It is unclear exactly from which civilization the rack originated; the earliest examples are from Greece. The Greeks may have first used the rack as a means of torturing slaves and non-citizens, and later in special cases, as in 356 BC, when it was applied to gain a confession from Herostratus, an arsonist who was later executed for burning down the Temple of Artemis at Ephesus, one of the Seven Wonders of the Ancient World. Arrian's Anabasis of Alexander states that Alexander the Great had the pages who conspired to assassinate him, along with their mentor, his court historian Callisthenes, tortured on the rack in 328 BC.

According to Tacitus, the rack was used in a vain attempt to extract the names of the conspirators to assassinate Emperor Nero in the Pisonian conspiracy from the freedwoman Epicharis in 65 A.D. The next day, after refusing to talk, she was dragged back to the rack on a chair (all of her limbs were dislocated, so she could not stand), but strangled herself on a loop of cord on the back of the chair on the way. The rack, in Roman sources, was referred to with the name equuleus; the word fidicula, more commonly the name of a small lyre or stringed instrument, was used to describe a similar torture device, although its exact design has been lost.

The rack was also used on early Christians, such as St. Vincent (304 A.D.), and mentioned by the Church Fathers Tertullian and St. Jerome (420 A.D.).

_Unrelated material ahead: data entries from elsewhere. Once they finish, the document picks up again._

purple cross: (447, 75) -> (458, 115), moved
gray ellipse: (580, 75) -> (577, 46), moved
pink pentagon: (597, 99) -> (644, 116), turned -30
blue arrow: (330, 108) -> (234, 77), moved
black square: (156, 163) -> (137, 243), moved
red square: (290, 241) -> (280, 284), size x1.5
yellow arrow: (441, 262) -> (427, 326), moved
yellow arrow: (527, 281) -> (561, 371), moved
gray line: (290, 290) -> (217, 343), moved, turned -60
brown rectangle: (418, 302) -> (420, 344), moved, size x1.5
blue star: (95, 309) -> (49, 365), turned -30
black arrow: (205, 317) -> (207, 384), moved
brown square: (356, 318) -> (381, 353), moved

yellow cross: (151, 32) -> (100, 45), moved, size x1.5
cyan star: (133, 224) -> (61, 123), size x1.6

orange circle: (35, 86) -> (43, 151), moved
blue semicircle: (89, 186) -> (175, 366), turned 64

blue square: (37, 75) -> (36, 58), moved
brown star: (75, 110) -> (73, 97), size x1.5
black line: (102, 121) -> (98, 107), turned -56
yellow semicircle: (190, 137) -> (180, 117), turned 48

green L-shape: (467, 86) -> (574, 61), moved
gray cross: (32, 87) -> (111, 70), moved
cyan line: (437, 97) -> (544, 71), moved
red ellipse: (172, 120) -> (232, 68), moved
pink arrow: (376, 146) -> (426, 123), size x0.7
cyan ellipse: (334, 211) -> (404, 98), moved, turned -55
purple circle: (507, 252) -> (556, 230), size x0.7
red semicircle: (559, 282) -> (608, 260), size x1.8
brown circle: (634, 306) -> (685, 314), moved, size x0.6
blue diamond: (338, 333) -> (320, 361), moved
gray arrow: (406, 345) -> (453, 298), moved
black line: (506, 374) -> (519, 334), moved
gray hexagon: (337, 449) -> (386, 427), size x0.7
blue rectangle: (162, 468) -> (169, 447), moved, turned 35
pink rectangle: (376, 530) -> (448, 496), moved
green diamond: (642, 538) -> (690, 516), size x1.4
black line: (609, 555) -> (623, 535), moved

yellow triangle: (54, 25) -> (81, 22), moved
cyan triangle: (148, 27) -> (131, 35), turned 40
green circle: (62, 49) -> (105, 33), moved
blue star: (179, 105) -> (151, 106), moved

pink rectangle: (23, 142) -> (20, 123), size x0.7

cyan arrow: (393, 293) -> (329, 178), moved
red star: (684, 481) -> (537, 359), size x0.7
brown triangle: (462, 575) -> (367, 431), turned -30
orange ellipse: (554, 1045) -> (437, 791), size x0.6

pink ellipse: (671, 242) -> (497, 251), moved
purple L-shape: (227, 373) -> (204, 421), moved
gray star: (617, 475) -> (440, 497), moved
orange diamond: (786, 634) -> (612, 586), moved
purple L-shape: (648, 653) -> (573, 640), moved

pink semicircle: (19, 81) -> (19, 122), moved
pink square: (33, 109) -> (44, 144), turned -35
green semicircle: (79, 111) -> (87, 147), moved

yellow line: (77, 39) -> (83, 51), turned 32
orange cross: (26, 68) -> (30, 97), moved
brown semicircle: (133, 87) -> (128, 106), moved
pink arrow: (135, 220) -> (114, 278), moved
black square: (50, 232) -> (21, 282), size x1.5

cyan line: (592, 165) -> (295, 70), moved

The illustration shows at upper left how prisoners on the rack were often burned with torches on their sides or armpits to enhance the cruelty of the torture. Slivers of red-hot coal were also commonly slid between the toes.

===Britain===
Its first appearance in England is said to have been due to John Holland, 2nd Duke of Exeter, the constable of the Tower in 1447, and it was thus popularly known as "the Duke of Exeter's daughter".

The Protestant martyr Anne Askew, daughter of Sir William Askew, Knight of Lincolnshire, was tortured on the rack before her execution in 1546 (age 25). She was so damaged by the torture on the rack that she had to be carried on a chair to her burning at the stake. The accusations against her were from: (1) the Bishop's Chancellor Edmund Bonner, who claimed that women were not allowed to speak the Scriptures, and (2) the Bishop of Winchester Stephen Gardiner, because she would not profess that the sacraments were the literal flesh, blood and bone of Christ; this despite the fact that the English Reformation had already begun a decade earlier.

The Catholic martyr Nicholas Owen, a noted builder of priest holes, died under torture on the rack in the Tower of London in 1606. Guy Fawkes is also thought to have been put to the rack, since a royal warrant authorising his torture survives. The warrant states that "lesser tortures" should be applied to him at first, but if he remained recalcitrant he could be racked.

In 1615 a clergyman called Edmond Peacham, accused of high treason, was racked.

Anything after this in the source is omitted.